▶ _AIM OF THE EXERCISE_: Check every line of the data for the string "использовать" and copy the ones that have it.
======== DATA TO USE
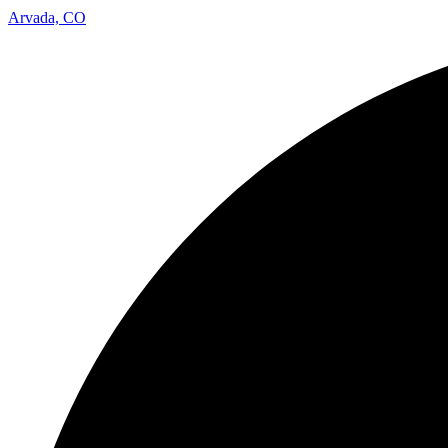
Arvada, CO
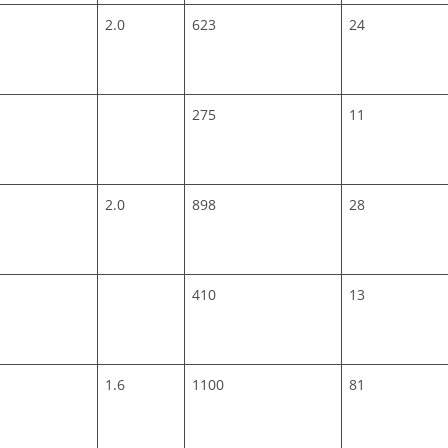
2.0
623
24
275
11
2.0
898
28
410
13
1.6
1100
81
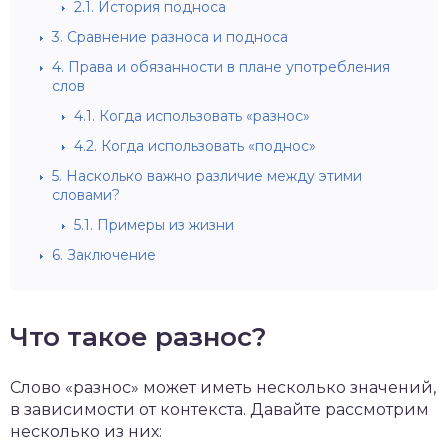
2.1.
История подноса
3.
Сравнение разноса и подноса
4.
Права и обязанности в плане употребления
слов
4.1.
Когда использовать «разнос»
4.2.
Когда использовать «поднос»
5.
Насколько важно различие между этими
словами?
5.1.
Примеры из жизни
6.
Заключение
Что такое разнос?
Слово «разнос» может иметь несколько значений,
в зависимости от контекста. Давайте рассмотрим
несколько из них:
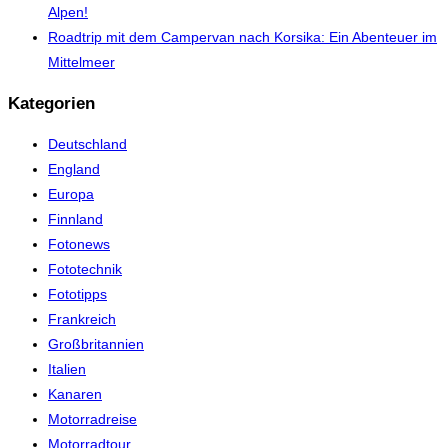
Alpen!
Roadtrip mit dem Campervan nach Korsika: Ein Abenteuer im
Mittelmeer
Kategorien
Deutschland
England
Europa
Finnland
Fotonews
Fototechnik
Fototipps
Frankreich
Großbritannien
Italien
Kanaren
Motorradreise
Motorradtour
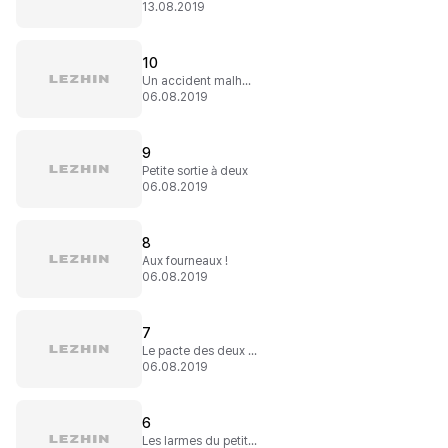
13.08.2019
10
Un accident malheureux
06.08.2019
9
Petite sortie à deux
06.08.2019
8
Aux fourneaux !
06.08.2019
7
Le pacte des deux mois
06.08.2019
6
Les larmes du petit frère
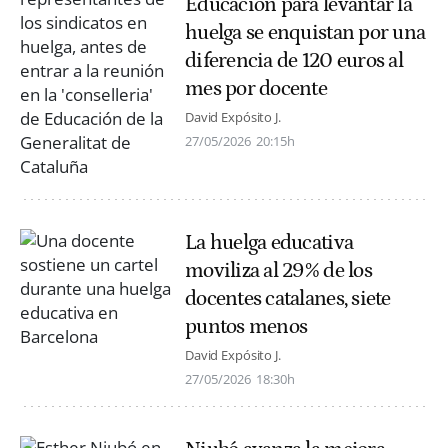
Educación para levantar la
huelga se enquistan por una
diferencia de 120 euros al
mes por docente
David Expósito J.
27/05/2026
20:15h
La huelga educativa
moviliza al 29% de los
docentes catalanes, siete
puntos menos
David Expósito J.
27/05/2026
18:30h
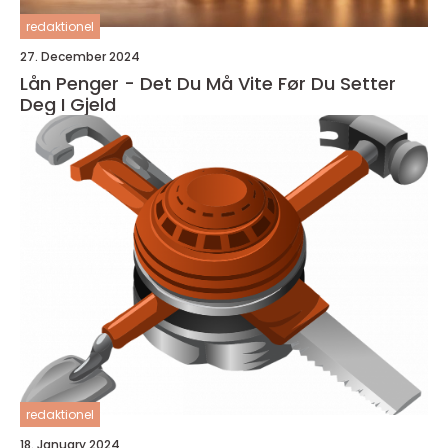
redaktionel
27. December 2024
Lån Penger - Det Du Må Vite Før Du Setter
Deg I Gjeld
redaktionel
18. January 2024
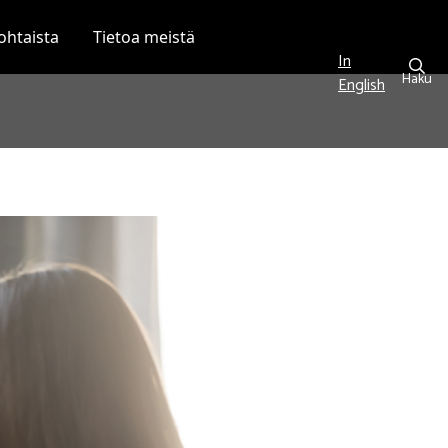
ohtaista
Tietoa meistä
In
Haku
English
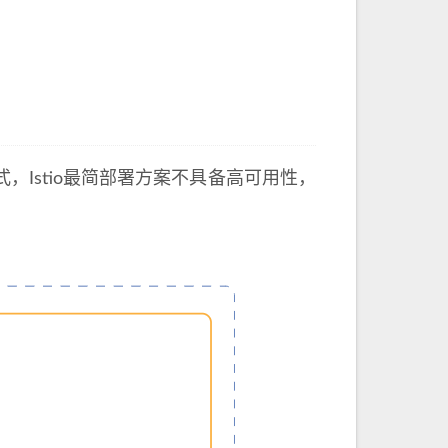
，Istio最简部署方案不具备高可用性，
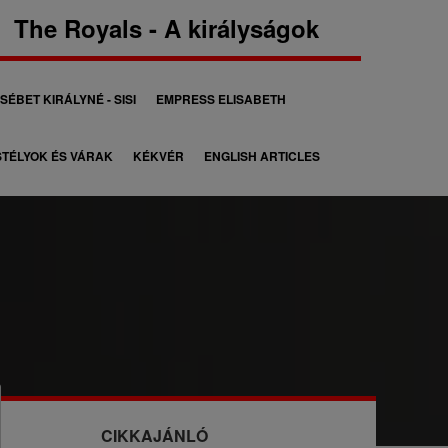
The Royals - A királyságok
SÉBET KIRÁLYNÉ - SISI
EMPRESS ELISABETH
TÉLYOK ÉS VÁRAK
KÉKVÉR
ENGLISH ARTICLES
CIKKAJÁNLÓ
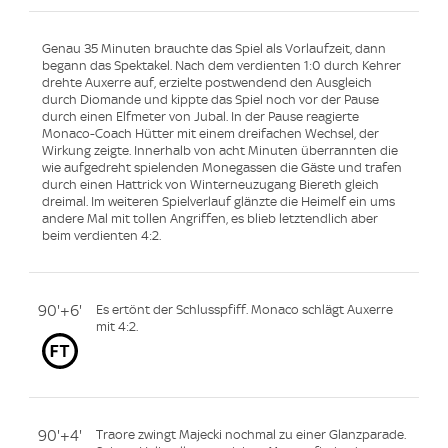
Genau 35 Minuten brauchte das Spiel als Vorlaufzeit, dann
begann das Spektakel. Nach dem verdienten 1:0 durch Kehrer
drehte Auxerre auf, erzielte postwendend den Ausgleich
durch Diomande und kippte das Spiel noch vor der Pause
durch einen Elfmeter von Jubal. In der Pause reagierte
Monaco-Coach Hütter mit einem dreifachen Wechsel, der
Wirkung zeigte. Innerhalb von acht Minuten überrannten die
wie aufgedreht spielenden Monegassen die Gäste und trafen
durch einen Hattrick von Winterneuzugang Biereth gleich
dreimal. Im weiteren Spielverlauf glänzte die Heimelf ein ums
andere Mal mit tollen Angriffen, es blieb letztendlich aber
beim verdienten 4:2.
90'+6'
Es ertönt der Schlusspfiff. Monaco schlägt Auxerre
mit 4:2.
90'+4'
Traore zwingt Majecki nochmal zu einer Glanzparade.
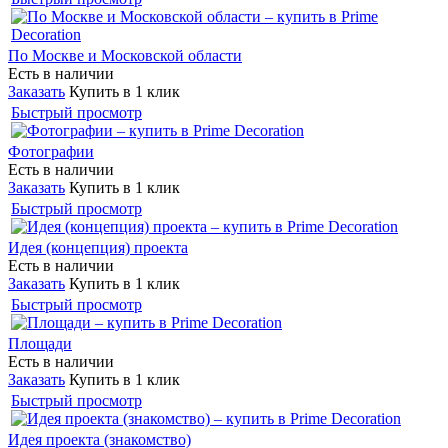
По Москве и Московской области
Есть в наличии
Заказать
Купить в 1 клик
Быстрый просмотр
Фотографии
Есть в наличии
Заказать
Купить в 1 клик
Быстрый просмотр
Идея (концепция) проекта
Есть в наличии
Заказать
Купить в 1 клик
Быстрый просмотр
Площади
Есть в наличии
Заказать
Купить в 1 клик
Быстрый просмотр
Идея проекта (знакомство)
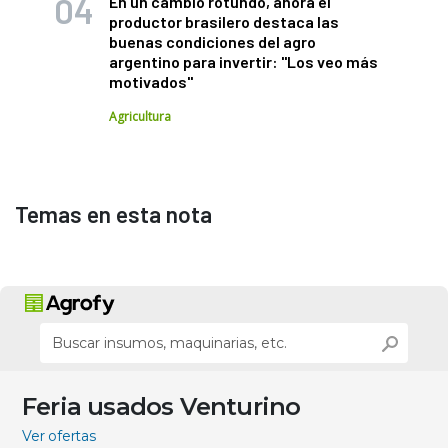
En un cambio rotundo, ahora el
productor brasilero destaca las
buenas condiciones del agro
argentino para invertir: "Los veo más
motivados"
Agricultura
Temas en esta nota
Feria usados Venturino
Ver ofertas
================
▶ _RESULT FOR THIS EXERCISE_:
Когда использовать «разнос»
Когда использовать «поднос»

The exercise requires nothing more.